The Good Schools Guide
- Author: Ralph Lucas Various
- Language: English
- Genre: Non-fiction
- Publisher: Lucas Publications
- Publication date: 1986–present
- Publication place: United Kingdom
- Media type: Print (Paperback) and Online
- Website: goodschoolsguide.co.uk

= The Good Schools Guide =

British guide about schools

The Good Schools Guide is a guide to British schools, both state schools and private schools.

The guide's contributors are predominantly parents, but include researchers and former headteachers. It uses a conversational tone. Selection of schools is made by the guide, though featured schools may advertise on the website or in the print versions. Since the first edition in 1986, the full Guide has been republished 22 times.

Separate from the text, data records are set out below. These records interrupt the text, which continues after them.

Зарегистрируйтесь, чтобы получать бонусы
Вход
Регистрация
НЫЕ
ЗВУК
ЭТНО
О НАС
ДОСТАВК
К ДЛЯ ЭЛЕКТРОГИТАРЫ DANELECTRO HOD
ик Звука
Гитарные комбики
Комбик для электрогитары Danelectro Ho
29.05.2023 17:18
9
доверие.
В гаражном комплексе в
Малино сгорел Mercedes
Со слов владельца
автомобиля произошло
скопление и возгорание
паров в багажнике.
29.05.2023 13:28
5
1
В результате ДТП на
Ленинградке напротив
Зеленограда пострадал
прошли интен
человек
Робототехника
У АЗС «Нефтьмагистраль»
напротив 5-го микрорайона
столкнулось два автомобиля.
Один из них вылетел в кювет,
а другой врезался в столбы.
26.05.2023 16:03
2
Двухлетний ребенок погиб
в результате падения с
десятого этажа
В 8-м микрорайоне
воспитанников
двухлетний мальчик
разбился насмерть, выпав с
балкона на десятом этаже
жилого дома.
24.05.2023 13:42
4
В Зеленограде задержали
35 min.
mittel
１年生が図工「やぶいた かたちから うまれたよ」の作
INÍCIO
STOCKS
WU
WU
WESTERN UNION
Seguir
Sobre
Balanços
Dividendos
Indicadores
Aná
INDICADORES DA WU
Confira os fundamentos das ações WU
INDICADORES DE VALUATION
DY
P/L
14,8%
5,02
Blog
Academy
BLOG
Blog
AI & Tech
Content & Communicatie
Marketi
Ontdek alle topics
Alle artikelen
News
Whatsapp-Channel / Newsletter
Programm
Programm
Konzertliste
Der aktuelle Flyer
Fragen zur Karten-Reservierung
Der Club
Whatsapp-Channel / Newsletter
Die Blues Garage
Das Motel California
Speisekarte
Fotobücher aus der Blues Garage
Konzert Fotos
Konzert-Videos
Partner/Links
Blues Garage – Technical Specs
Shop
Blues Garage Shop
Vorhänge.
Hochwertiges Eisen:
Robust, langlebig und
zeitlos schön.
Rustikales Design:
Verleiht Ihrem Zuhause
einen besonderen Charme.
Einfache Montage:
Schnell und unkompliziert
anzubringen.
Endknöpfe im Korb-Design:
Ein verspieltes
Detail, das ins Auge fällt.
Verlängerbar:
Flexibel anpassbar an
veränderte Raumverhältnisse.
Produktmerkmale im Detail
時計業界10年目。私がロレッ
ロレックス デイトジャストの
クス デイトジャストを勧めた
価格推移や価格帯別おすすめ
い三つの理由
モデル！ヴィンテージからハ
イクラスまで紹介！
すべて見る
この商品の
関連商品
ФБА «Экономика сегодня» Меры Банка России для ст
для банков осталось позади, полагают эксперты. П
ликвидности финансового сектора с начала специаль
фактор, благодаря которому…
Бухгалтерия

The editor-in-chief is Ralph Lucas.

Other publications produced by The Guide include The Good Schools Guide – Special Education Needs, The Good Schools Guide International, The Good Schools Guide London North, The Good Schools Guide London South and Uni in the USA. Good Schools Guide Education Consultants (formerly known as Advice Service) is its offshoot. The Good Schools Guide International (GSGI) is an online resource also edited by the guide with details of international schools in over 35 countries. The GSGI is aimed at English-speaking parents resident outside the UK who want an international education for their children.

The guide has been praised by The Daily Telegraph for giving "frank answers to the questions every parent asks". It has also been positively reviewed by the Financial Times and The Guardian.